Given that water-insoluble Cu complexes (e.g., Cu oxides or Cu cyanide) showed similar toxicity as whole rifle PM, it is also possible that the toxicity responses could be attributed to other insoluble compounds. Expectedly, the insoluble fraction of the rifle PM could induce the same degree of lung toxicity (biomarkers and lung function) observed with the rifle PM exposure (Figs.6 and ​and7).7). This is not surprising because most of the metals in the rife PM were found to be apparently more insoluble (Fig. ^S1). The role of insoluble compounds in PM-induced lung toxicity has been extensively studied^40–42. A study using insoluble extracts of ambient PM samples with a high level of redox-active transition metal content demonstrated that similar degrees of neutrophilic inflammation and protein leakage occurred between the insoluble and total fraction of PM⁴³. Of note, another study reported that insoluble organic compounds of PM were largely responsible for extracellular thiol oxidative activity in lung cells after exposure⁴⁴. It is also well recognized that exposures to metal fumes containing insoluble Zn or Cu oxides increase incidence of acute but severe respiratory tract inflammation, fever, and muscle pain^45,46. Moreover, some studies have indicated that long-term exposure to Cu fume increases risks of mortality for chronic non-malignant diseases of the respiratory system and even lung cancer^47–49. These adverse effects were also confirmed in many in vivo and in vitro models where exposures to CuO or ZnO particles induced acute inflammatory responses and DNA damage that are associated with intracellular production of reactive oxygen species^50–52.

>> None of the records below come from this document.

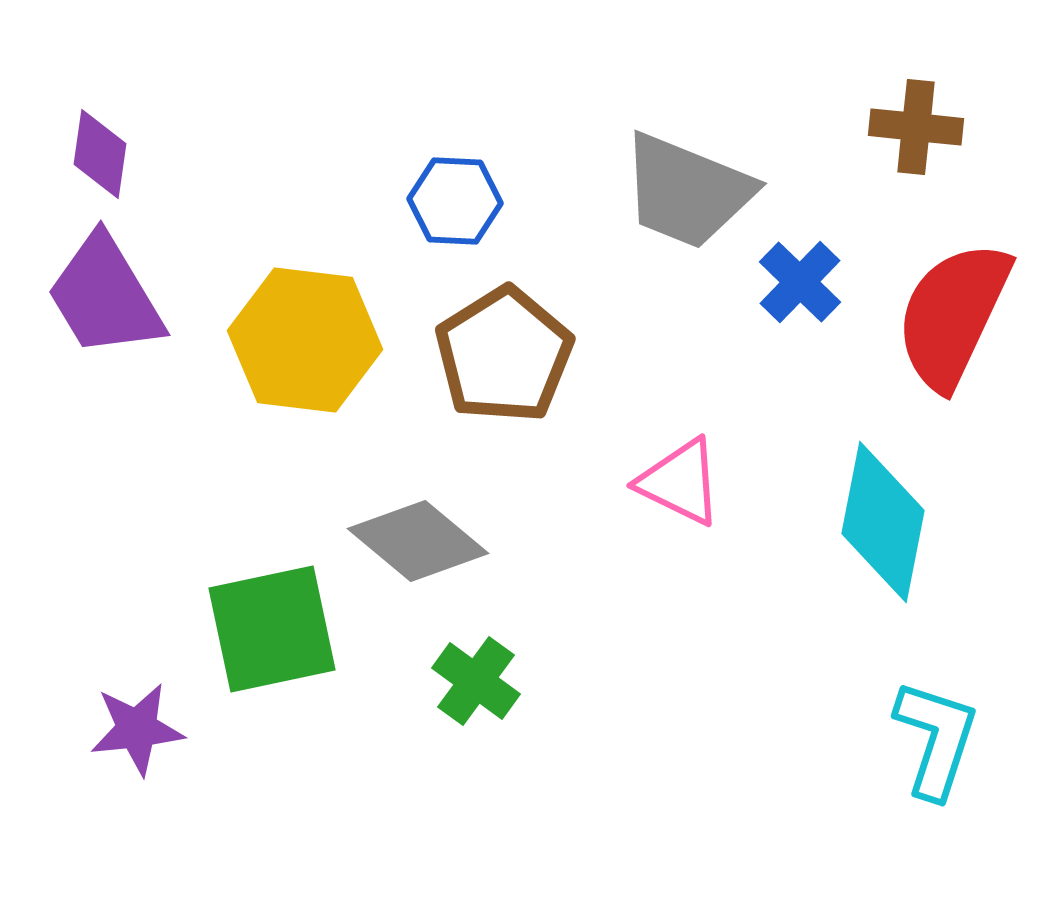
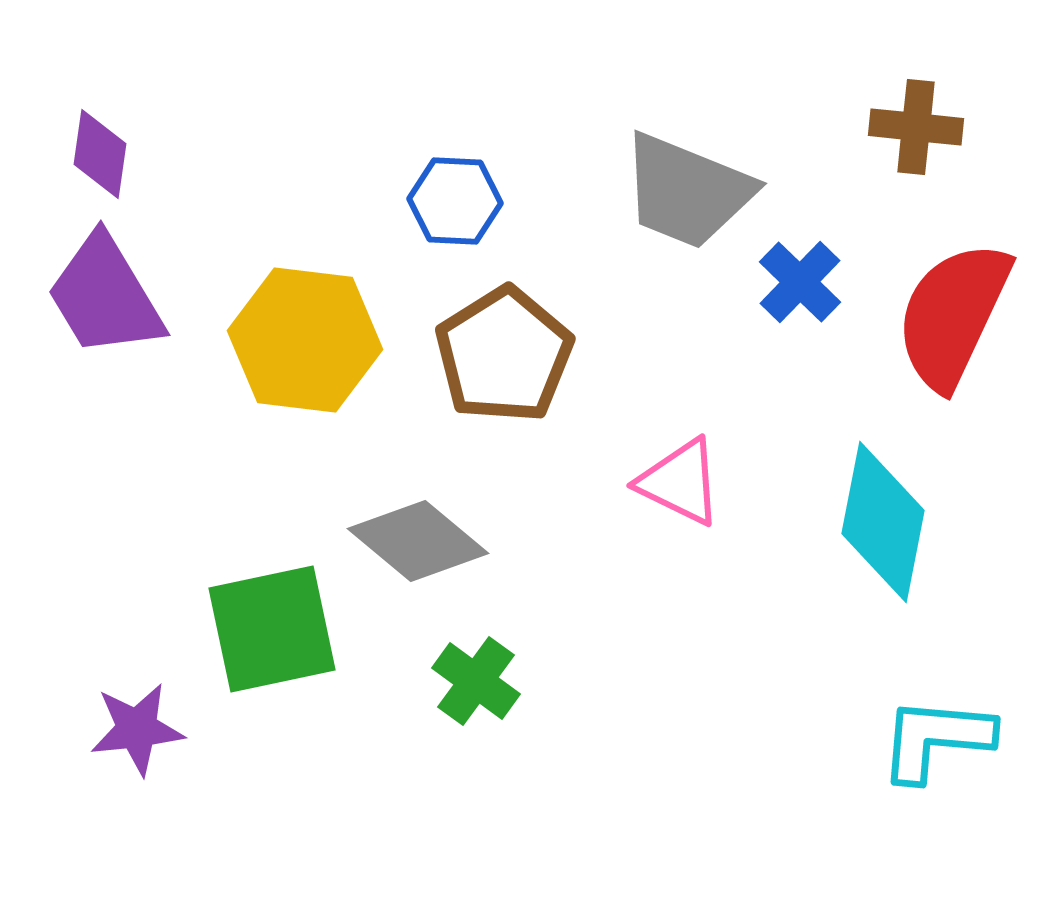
cyan L-shape: rotated 103 degrees counterclockwise
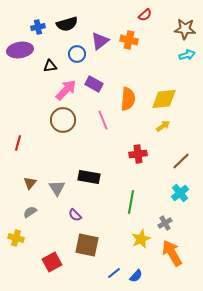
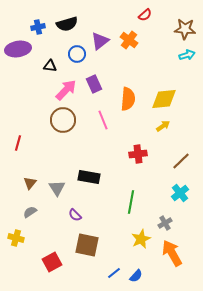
orange cross: rotated 24 degrees clockwise
purple ellipse: moved 2 px left, 1 px up
black triangle: rotated 16 degrees clockwise
purple rectangle: rotated 36 degrees clockwise
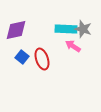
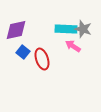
blue square: moved 1 px right, 5 px up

While much attention has focused on the role of insoluble compounds, it should be noted that the rifle PM-induced lung toxicity was also mediated, at least in part, by water-soluble compounds (e.g., soluble organics and metal ions) (Figs.6–7). Interestingly, the significant neutrophil influx triggered by the soluble compounds (i.e., Cu ions) did not change most of the lung injury biomarkers and lung function parameters but showed significantly increased vascular permeability (Fig.6D) and airway obstruction (Fig.7A,F and I) at 24h post-exposure, suggesting the potential for delayed toxic effects. In addition, although Cu is essential for cellular physiology, excess Cu ions can bind with and affect the structure and integrity of DNA^53,54. Thus, more chronic health consequences from exposure to Cu ions which were the major metal species in the soluble fraction of the rifle PM should not be ignored.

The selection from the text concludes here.